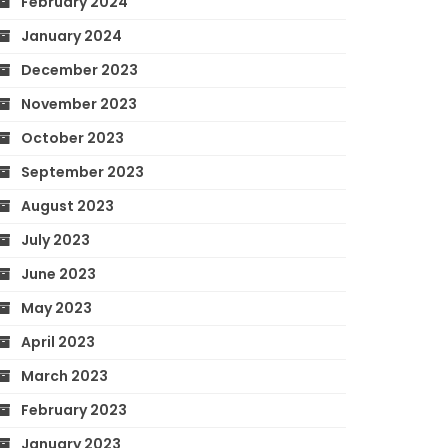
February 2024
January 2024
December 2023
November 2023
October 2023
September 2023
August 2023
July 2023
June 2023
May 2023
April 2023
March 2023
February 2023
January 2023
● ● ● ● ●
TASK TO COMPLETE — Everything from the line containing "December 2023" to the end of the listing above must be returned exactly. Both end lines belong in it.

RESULT BELOW —
December 2023
November 2023
October 2023
September 2023
August 2023
July 2023
June 2023
May 2023
April 2023
March 2023
February 2023
January 2023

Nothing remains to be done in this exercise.